Полковник нахмурился.
— Люди не знают Панина, Журавко, Очеретного. Они знают милицию. И хотят верить, что ей под силу раскрыть любое преступление. Однако мы собрались сюда не для дискуссии. Прошу!
— Разрешите? — Очеретный потянулся к столу начальника, где стояла мраморная пепельница. — Видимо, произошло самоубийство. Куманько — а квалификация его общеизвестна — засвидетельствовал отсутствие каких-либо признаков насилия. Смерть наступила в результате удушья со всеми характерными изменениями в организме.
— Значит — самоубийство?
Очеретный развел руками.
— Еще недавно вы были уверены, что это преступление, и подозревали звукорежиссера...
— Яроша.
— Именно так, Яроша. Ванжа не возвратился?
— Жду завтра. А что касается Яроша... Разрабатывалась и такая версия. До сих пор неизвестно, где он был в ту ночь, когда покончила с собой Сосновская. Родители утверждают — ездил на ночную запись. Однако пленка не найдена. А тут еще показания Квача, я вам докладывал. Согласитесь, что это давало основания... Я и сейчас не снял бы с Яроша подозрения в причастности. Определенными действиями или поведением человека можно довести до самоубийства. Особенно девушку.

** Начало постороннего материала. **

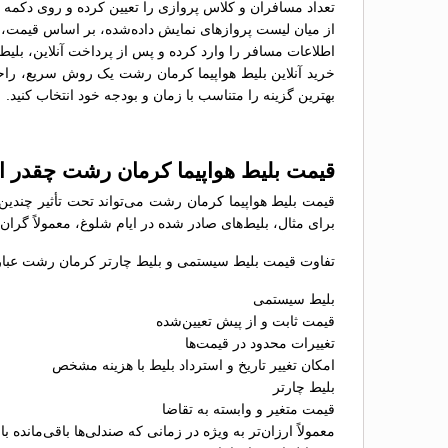
تعداد مسافران و کلاس پروازی را تعیین کرده و روی دکمه 
از میان لیست پروازهای نمایش داده‌شده، بر اساس قیمت، سا
اطلاعات مسافر را وارد کرده و پس از پرداخت آنلاین، بلیط 
خرید آنلاین بلیط هواپیما کرمان رشت یک روش سریع، راحت 
بهترین گزینه را متناسب با زمان و بودجه خود انتخاب کنید.
قیمت بلیط هواپیما کرمان رشت چقدر 
قیمت بلیط هواپیما کرمان رشت می‌تواند تحت تأثیر چندین
برای مثال، بلیط‌های صادر شده در ایام شلوغ، معمولاً گران
تفاوت قیمت بلیط سیستمی و بلیط چارتر کرمان رشت عبارتن
بلیط سیستمی
قیمت ثابت و از پیش تعیین‌شده
تغییرات محدود در قیمت‌ها
امکان تغییر تاریخ و استرداد بلیط با هزینه مشخص
بلیط چارتر
قیمت متغیر و وابسته به تقاضا
معمولاً ارزان‌تر به ویژه در زمانی که صندلی‌ها باقی‌مانده با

Полковник в задумчивости пожевал губами.
— А вы что скажете, Ремез?
Краснощекий Ремез поднялся и спокойно заговорил:
— Прежде всего, Сергей Антонович, я не хочу быть таким категоричным. — Ремез посмотрел искоса на Очеретного. — В конце концов, Куманько констатирует лишь физическую, так сказать, причину смерти и отсутствие признаков насилия. Ни один судебно-медицинский эксперт не позволит себе в официальном выводе утверждать — самоубийство. Это не его забота.

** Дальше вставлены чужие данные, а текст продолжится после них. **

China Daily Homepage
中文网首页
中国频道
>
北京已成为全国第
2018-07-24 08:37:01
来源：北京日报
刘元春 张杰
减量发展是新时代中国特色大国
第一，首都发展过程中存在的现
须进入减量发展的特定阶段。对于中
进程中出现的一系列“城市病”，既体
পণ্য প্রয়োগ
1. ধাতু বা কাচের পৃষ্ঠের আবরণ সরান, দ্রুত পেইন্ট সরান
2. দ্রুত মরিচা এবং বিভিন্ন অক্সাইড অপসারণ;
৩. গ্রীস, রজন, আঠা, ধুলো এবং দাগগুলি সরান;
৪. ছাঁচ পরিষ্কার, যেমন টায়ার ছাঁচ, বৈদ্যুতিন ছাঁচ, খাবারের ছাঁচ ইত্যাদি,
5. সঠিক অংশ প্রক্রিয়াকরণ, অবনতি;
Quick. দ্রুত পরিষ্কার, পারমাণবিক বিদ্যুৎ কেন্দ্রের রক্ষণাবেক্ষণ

— Что ты нам лекции читаешь? — вспылил Очеретный. — Ты сл-ледователь — ты и доказывай!
— Товарищ старший лейтенант! — повысил голос Журавко.
Вслепую открыл ящик и принялся ощупывать его в поисках своих любимых «Шахтерских», хотя они лежали на столе. — Продолжайте, Ремез.
— Если и в самом деле самоубийство, — следователь сделал паузу и воспользовался ею, чтобы потеребить себя за раздвоенный подбородок, — то это еще надо доказать. Ясное дело, и тут я согласен с товарищем Очеретным, даже хорошенькие девушки не лишают себя жизни из прихоти или от большой радости. Нужно выяснить причины, а они бывают иногда совсем неожиданными. Я бы сказал, что следствие только начинается.
— И как долго оно будет продолжаться? — раздраженно спросил начальник райотдела. Поскольку Ремез молчал, Журавко перевел взгляд на Гринько.
Тот рассказал о вчерашней встрече с Юлей.
— У меня сложилось впечатление, что она чего-то боится, — закончил он.
— Такого громилу кто угодно испугается, — неудачно пошутил Очеретный. — Ну, любила Яроша, ну, потеряла его. Не думаешь ли ты, что она из ревности посоветовала Сосновской утопиться?
— Не доводите до абсурда, — поморщился Журавко. — А вы, Гринько, повстречайтесь-ка с этой Полищук еще раз. Стоит поинтересоваться, откуда страх. Повстречайтесь, но не сегодня и не завтра. Если это тот страх, который может нас заинтересовать, дайте ему созреть. Когда похороны?
Ремез посмотрел на часы.
— В пять, — сказал он. — Все формальности соблюдены.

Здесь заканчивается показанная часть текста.